WORK INSTRUCTIONS: Where does the word "Рязани" occur in the material? Copy each line that has it.

DATA SUPPLIED:
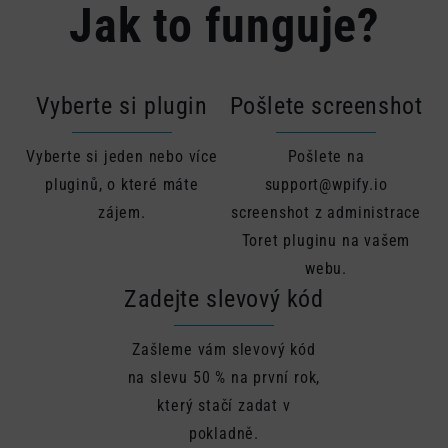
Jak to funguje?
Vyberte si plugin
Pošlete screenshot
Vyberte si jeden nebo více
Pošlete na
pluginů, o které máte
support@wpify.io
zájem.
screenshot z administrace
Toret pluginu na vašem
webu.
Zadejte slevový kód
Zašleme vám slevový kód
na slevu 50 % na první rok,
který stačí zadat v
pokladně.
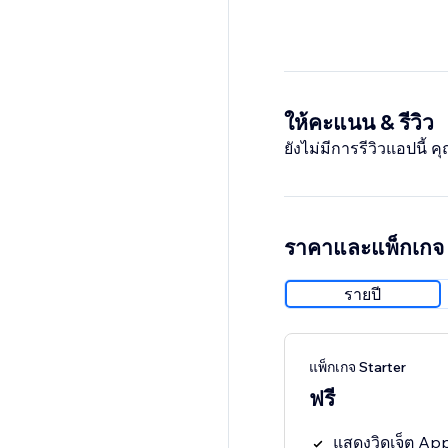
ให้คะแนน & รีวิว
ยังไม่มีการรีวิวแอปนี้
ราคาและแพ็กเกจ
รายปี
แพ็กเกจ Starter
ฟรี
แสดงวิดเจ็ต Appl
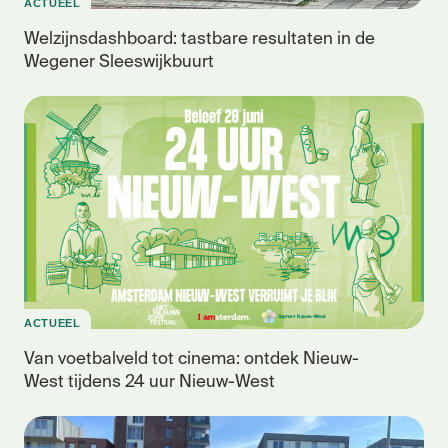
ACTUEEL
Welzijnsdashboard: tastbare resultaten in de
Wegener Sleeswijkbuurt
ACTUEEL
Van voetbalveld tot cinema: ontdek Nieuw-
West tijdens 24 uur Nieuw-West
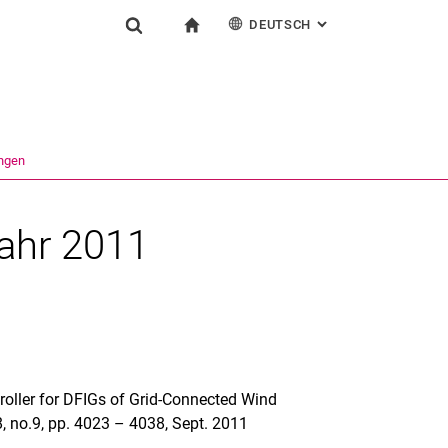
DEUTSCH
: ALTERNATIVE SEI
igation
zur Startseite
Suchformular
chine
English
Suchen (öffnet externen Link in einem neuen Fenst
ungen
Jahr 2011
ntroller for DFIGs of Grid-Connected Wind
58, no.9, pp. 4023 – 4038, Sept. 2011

==

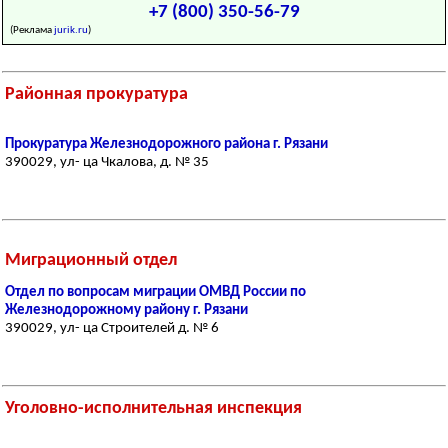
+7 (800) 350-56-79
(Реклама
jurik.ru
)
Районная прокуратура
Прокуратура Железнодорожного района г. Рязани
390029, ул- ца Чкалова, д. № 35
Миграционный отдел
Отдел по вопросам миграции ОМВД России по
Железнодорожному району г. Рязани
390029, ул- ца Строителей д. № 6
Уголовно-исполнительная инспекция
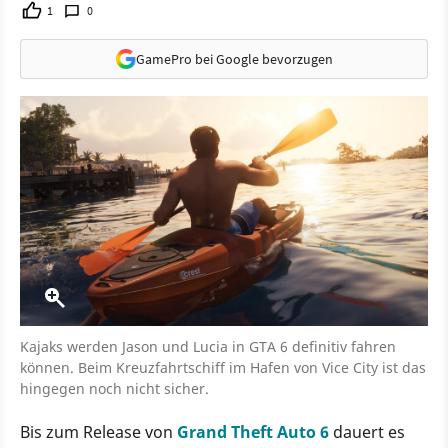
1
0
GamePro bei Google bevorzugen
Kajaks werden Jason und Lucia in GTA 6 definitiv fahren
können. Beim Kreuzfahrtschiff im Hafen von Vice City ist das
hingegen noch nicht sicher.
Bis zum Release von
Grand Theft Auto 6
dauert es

WORKED SOLUTION:
Прокуратура Железнодорожного района г. Рязани
Железнодорожному району г. Рязани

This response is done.